# [Task]
Each record below is to be output unchanged, and any picture is to be dropped.

# [Records supplied]
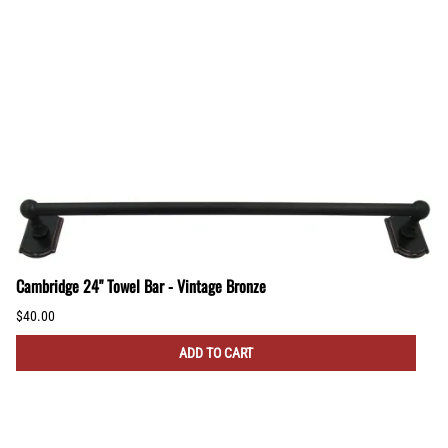
Cambridge 24" Towel Bar - Vintage Bronze
$40.00
ADD TO CART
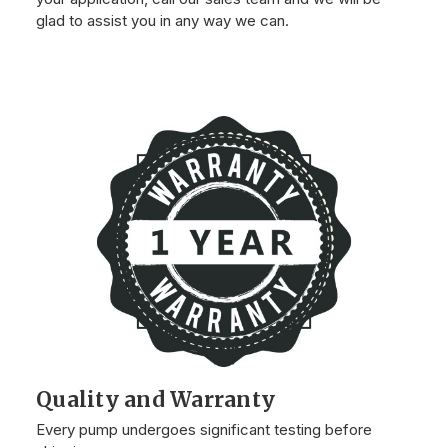
glad to assist you in any way we can.
Quality and Warranty
Every pump undergoes significant testing before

# [Answer section]
Cambridge 24" Towel Bar - Vintage Bronze
$40.00
ADD TO CART
glad to assist you in any way we can.
Quality and Warranty
Every pump undergoes significant testing before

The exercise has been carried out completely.